TASK PROMPT: With pictures excluded, copy word for word the lines in the data below from the line containing "АЯ РУБАШКА В КЛЕТКУ С" through the line containing "fotografera och på".

SUPPLIED MATERIAL:
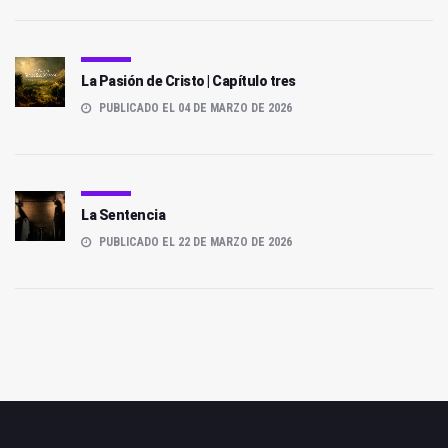
La Pasión de Cristo | Capítulo tres
PUBLICADO EL 04 DE MARZO DE 2026
La Sentencia
PUBLICADO EL 22 DE MARZO DE 2026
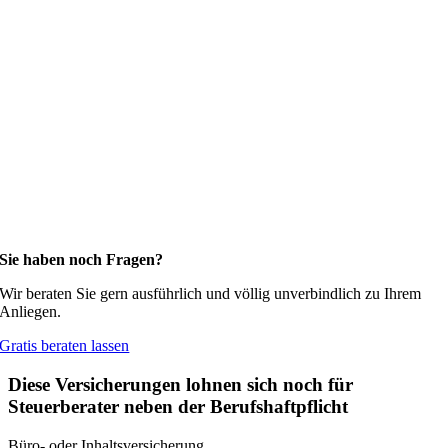
Sie haben noch Fragen?
Wir beraten Sie gern ausführlich und völlig unverbindlich zu Ihrem
Anliegen.
Gratis beraten lassen
Diese Versicherungen lohnen sich noch für
Steuerberater neben der Berufshaftpflicht
Büro- oder Inhaltsversicherung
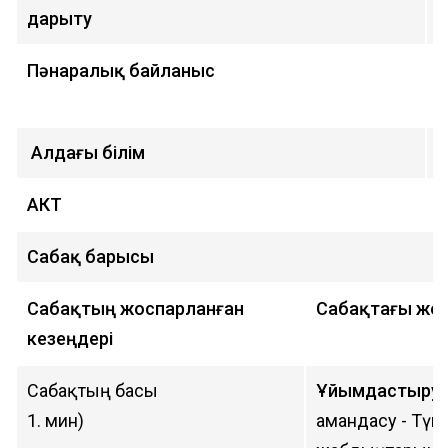
дарыту
ш
Пәнаралық байланыс
Қ
т
Алдағы білім
Б
АКТ
К
Сабақ барысы
Сабақтың жоспарланған
Сабақтағы жосп
кезеңдері
Сабақтың басы
Ұйымдастыру к
1. мин)
амандасу - Түге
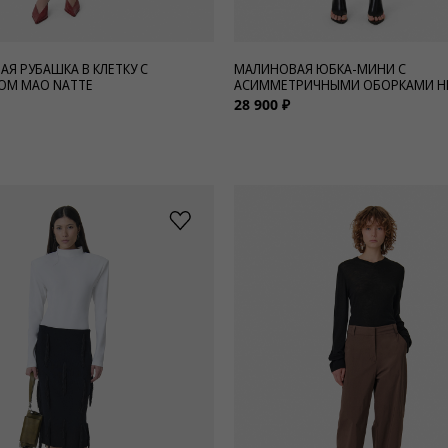
АЯ РУБАШКА В КЛЕТКУ С
МАЛИНОВАЯ ЮБКА-МИНИ С
ОМ МАО NATTE
АСИММЕТРИЧНЫМИ ОБОРКАМИ HI
28 900 ₽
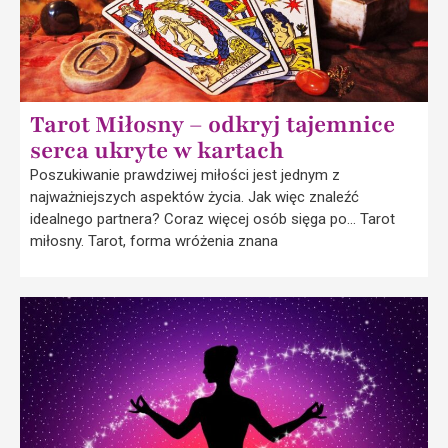
Tarot Miłosny – odkryj tajemnice
serca ukryte w kartach
Poszukiwanie prawdziwej miłości jest jednym z
najważniejszych aspektów życia. Jak więc znaleźć
idealnego partnera? Coraz więcej osób sięga po… Tarot
miłosny. Tarot, forma wróżenia znana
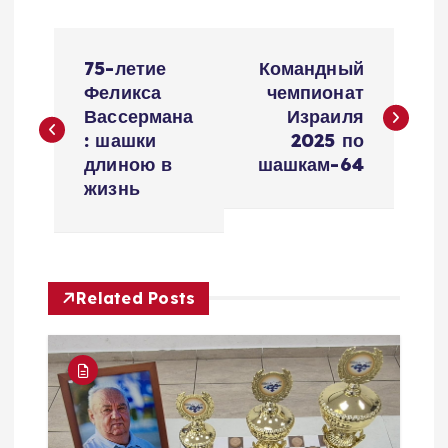
Н
75-летие
Командный
а
Феликса
чемпионат
Вассермана
Израиля
в
: шашки
2025 по
длиною в
шашкам-64
и
жизнь
г
а
Related Posts
ц
и
я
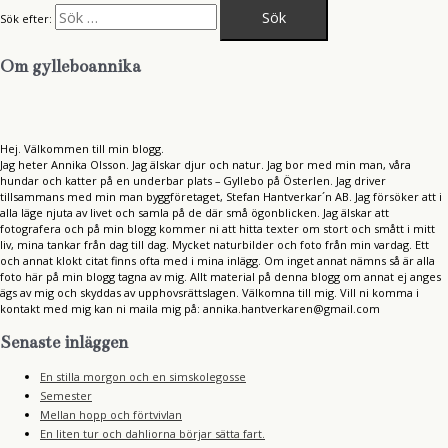
Sök efter:
Om gylleboannika
Hej. Välkommen till min blogg.
Jag heter Annika Olsson. Jag älskar djur och natur. Jag bor med min man, våra
hundar och katter på en underbar plats – Gyllebo på Österlen. Jag driver
tillsammans med min man byggföretaget, Stefan Hantverkar´n AB. Jag försöker att i
alla läge njuta av livet och samla på de där små ögonblicken. Jag älskar att
fotografera och på min blogg kommer ni att hitta texter om stort och smått i mitt
liv, mina tankar från dag till dag. Mycket naturbilder och foto från min vardag. Ett
och annat klokt citat finns ofta med i mina inlägg. Om inget annat nämns så är alla
foto här på min blogg tagna av mig. Allt material på denna blogg om annat ej anges
ägs av mig och skyddas av upphovsrättslagen. Välkomna till mig. Vill ni komma i
kontakt med mig kan ni maila mig på: annika.hantverkaren@gmail.com
Senaste inläggen
En stilla morgon och en simskolegosse
Semester
Mellan hopp och förtvivlan
En liten tur och dahliorna börjar sätta fart.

FINISHED TASK:
АЯ РУБАШКА В КЛЕТКУ С
МАЛИНОВАЯ ЮБКА-МИНИ С
ОМ МАО NATTE
АСИММЕТРИЧНЫМИ ОБОРКАМИ HI
28 900 ₽
Tarot Miłosny – odkryj tajemnice
serca ukryte w kartach
Poszukiwanie prawdziwej miłości jest jednym z
najważniejszych aspektów życia. Jak więc znaleźć
idealnego partnera? Coraz więcej osób sięga po… Tarot
miłosny. Tarot, forma wróżenia znana
Н
75-летие
Командный
а
Феликса
чемпионат
Вассермана
Израиля
в
: шашки
2025 по
длиною в
шашкам-64
и
жизнь
г
а
Related Posts
ц
и
я
Sök efter:
Om gylleboannika
Hej. Välkommen till min blogg.
Jag heter Annika Olsson. Jag älskar djur och natur. Jag bor med min man, våra
hundar och katter på en underbar plats – Gyllebo på Österlen. Jag driver
tillsammans med min man byggföretaget, Stefan Hantverkar´n AB. Jag försöker att i
alla läge njuta av livet och samla på de där små ögonblicken. Jag älskar att
fotografera och på min blogg kommer ni att hitta texter om stort och smått i mitt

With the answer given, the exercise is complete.